Government-backed researchers in Canada are planning to unite with India’s technology industry association NASSCOM to research blockchain. Together, the two hope to create an global epicentre for studying the implications and applications of the innovative tech leading to increased “high-end technology capabilities.”
Blockchain: Beyond Cryptocurrency
The teaming up of Canada’s Blockchain Research Institute (BRI) and NASSCOM (National Association of Software and Services Companies) aims to explore the use of blockchain technology in both government and academia. There are several areas in which India perceive blockchain to be disruptive to current industries, both financial and otherwise. These include land registry, healthcare, and banking.

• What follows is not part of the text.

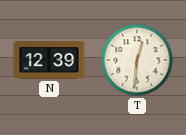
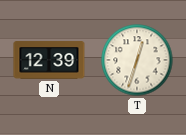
T: 12:31 -> 12:33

The announcement of the union between BRI and NASSCOM, combined with the recent news that India are forming a “Future Skills” initiative aimed at educating their youth in cutting edge technology, clearly evidence a nation positioning itself as a hub for innovation in the blockchain industry. The educational platform was announced just days ago by Indian Prime Minister Narendra Modi at the World Congress on Information Technology 2018.

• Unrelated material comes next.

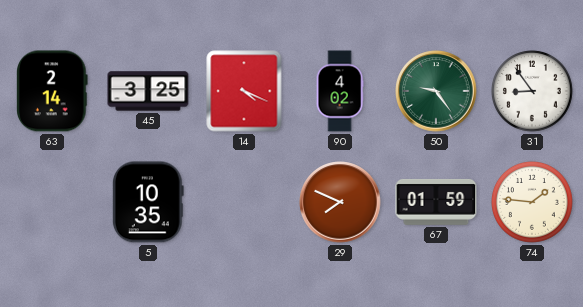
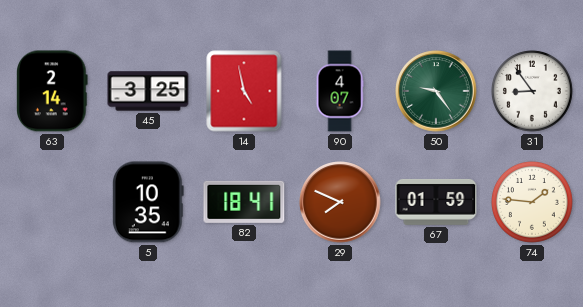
14: 4:19 -> 4:58
90: 4:02 -> 4:07
82: none -> 18:41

Meanwhile, the BRI’s stated goal is to “build blockchain-based economies around the world”. With their assistance, plus an increasingly blockchain-literate young workforce, India could well rise to the top in the field of research and application of the exciting and potentially disruptive technology. Narendra Modi’s government have even earmarked around US$500 million for developing the digital economy. This represents a doubling of public spending on the sector.
According to CNN, Don Tapscott, the founder and executive chairman of the Canadian institute, stated:
“We see our coalition with NASSCOM as a delightful opportunity to nurture the blockchain community in India… We strongly believe that India has the potential to lead the blockchain revolution.”
Whilst the Indian government are evidently receptive to the innovative potential of the blockchain, they seem somewhat more hesitant when it comes to the first real application of the technology – crytocurrency. Finance Minister Arun Jaitley recently stated in his 2018/19 Budget Speech:
“The government does not consider crypto-currencies legal tender or coin and will take all measures to eliminate the use of these cryptoassets in financing illegitimate activities or as part of the payment system.”
This statement has been interpreted in two ways. Firstly, there are those who believe it represents out and out hostility towards digital currency. This wouldn’t be surprising from a nation who have taken extremely misguided measures such as demonetisation policies in the past. However, there are also those who stress the use of the word “illegitimate” in Jaitely’s statement. This could be interpreted as meaning greater efforts to curtail money laundering offences made possible by cryptocurrency whilst not ensuring any form of blanket ban for its legitimate use.